Baltimore families know too well the pain of gun violence that steals young people far too soon. Now a major new study from Johns Hopkins researchers brings a rare note of encouragement: the city’s Safe Streets program appears to be making a real difference for teens and young adults.
The study, published in the journal Injury Prevention, looked at 11 Baltimore neighborhoods where Safe Streets has operated between 2007 and 2023. Researchers found the program was associated with a 42 percent reduction in homicides among youth ages 15 to 24 and a 21 percent drop in nonfatal shootings. While the results did not reach the strictest level of statistical significance — largely because youth shootings are relatively rare events — the overall direction is promising.
Youth ages 15 to 24 represent just 13 percent of Baltimore’s population, yet they made up 37 percent of gun violence victims in 2023. That year alone, 73 young people were killed and 249 were shot but survived. These numbers hit communities hard, affecting families, schools, and entire neighborhoods.
Safe Streets is Baltimore’s version of the Cure Violence model. It sends trusted “violence interrupters” — often people from the same streets with their own past experiences — into the community to mediate conflicts before they turn deadly, connect at-risk youth with services, and help change the idea that violence is the only way to settle disputes.
“This is thought to be the first study to specifically examine how community violence intervention programs affect youth violence,” the researchers noted. That focus matters because young people have always been at the heart of the problem — and the program was originally designed with them in mind.

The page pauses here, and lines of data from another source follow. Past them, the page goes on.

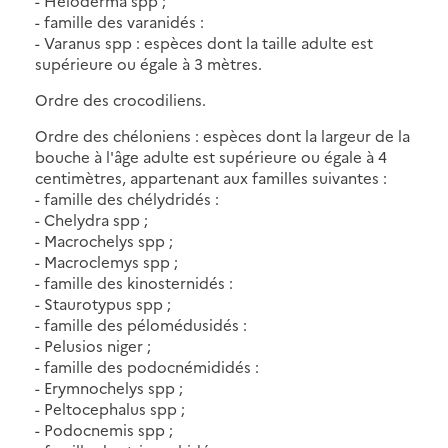
- Heloderma spp ;
- famille des varanidés :
- Varanus spp : espèces dont la taille adulte est
supérieure ou égale à 3 mètres.
Ordre des crocodiliens.
Ordre des chéloniens : espèces dont la largeur de la
bouche à l'âge adulte est supérieure ou égale à 4
centimètres, appartenant aux familles suivantes :
- famille des chélydridés :
- Chelydra spp ;
- Macrochelys spp ;
- Macroclemys spp ;
- famille des kinosternidés :
- Staurotypus spp ;
- famille des pélomédusidés :
- Pelusios niger ;
- famille des podocnémididés :
- Erymnochelys spp ;
- Peltocephalus spp ;
- Podocnemis spp ;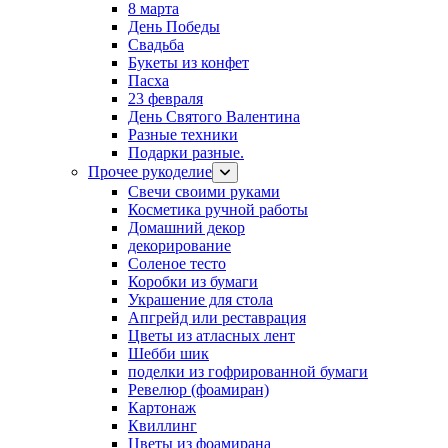
8 марта
День Победы
Свадьба
Букеты из конфет
Пасха
23 февраля
День Святого Валентина
Разные техники
Подарки разные.
Прочее рукоделие
Свечи своими руками
Косметика ручной работы
Домашний декор
декорирование
Соленое тесто
Коробки из бумаги
Украшение для стола
Апгрейд или реставрация
Цветы из атласных лент
Шебби шик
поделки из гофрированной бумаги
Ревелюр (фоамиран)
Картонаж
Квиллинг
Цветы из фоамирана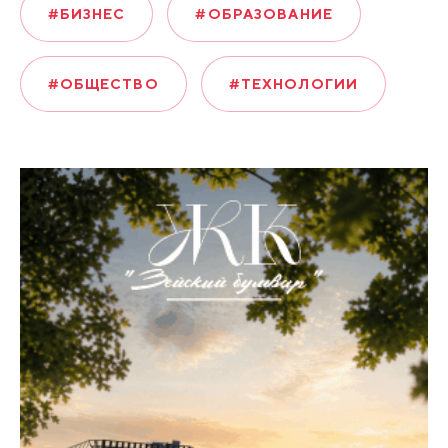
#БИЗНЕС
#ОБРАЗОВАНИЕ
#ОБЩЕСТВО
#ТЕХНОЛОГИИ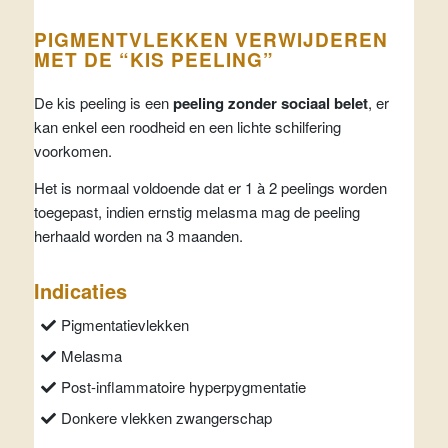
PIGMENTVLEKKEN VERWIJDEREN
MET DE “KIS PEELING”
De kis peeling is een
peeling zonder sociaal belet
, er
kan enkel een roodheid en een lichte schilfering
voorkomen.
Het is normaal voldoende dat er 1 à 2 peelings worden
toegepast, indien ernstig melasma mag de peeling
herhaald worden na 3 maanden.
Indicaties
Pigmentatievlekken
Melasma
Post-inflammatoire hyperpygmentatie
Donkere vlekken zwangerschap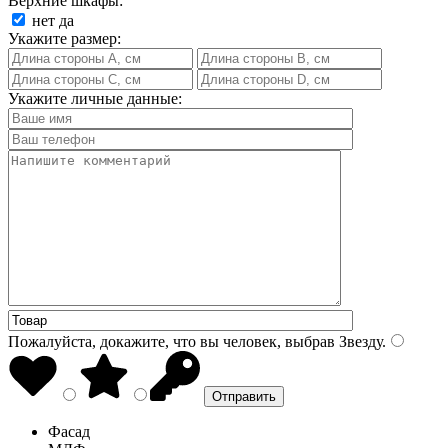
Верхние шкафы:
нет
да
Укажите размер:
Укажите личные данные:
Пожалуйста, докажите, что вы человек, выбрав
Звезду
.
Фасад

The Johns Hopkins team used sophisticated comparison methods to create “synthetic” versions of the neighborhoods as they might have looked without Safe Streets. They tracked trends over nearly two decades, accounting for everything from the unrest after Freddie Gray’s death to the challenges of the COVID-19 pandemic. Results varied by neighborhood: some areas saw large improvements, while a few showed increases. The authors say differences in staffing, leadership stability, and local conditions likely played a role.
Even so, the overall findings stand out. Earlier studies of Safe Streets looked at violence across all ages and showed mixed results. This new youth-specific look suggests the program may be especially important for the very group it was created to help — even as youth conflict patterns have changed with social media, easier access to guns, and shifting group dynamics.
For many Baltimore residents, the study offers more than numbers. It points to a different path forward — one that relies on outreach, trust, and support rather than arrests and incarceration alone. The researchers emphasize that more work is needed to strengthen the program, support its workers, and combine it with broader efforts to create jobs and reduce gun availability.
As cities across the country search for effective ways to protect young people, Baltimore’s long-running experiment with Safe Streets provides valuable lessons. The study’s authors call for continued investment, better program support, and ongoing evaluation so that more neighborhoods — and more families — can see the kind of progress these findings suggest is possible.
In a city where too many young lives have been cut short, even cautious signs of progress matter. This research adds important evidence that community-led solutions can help turn the tide on youth violence.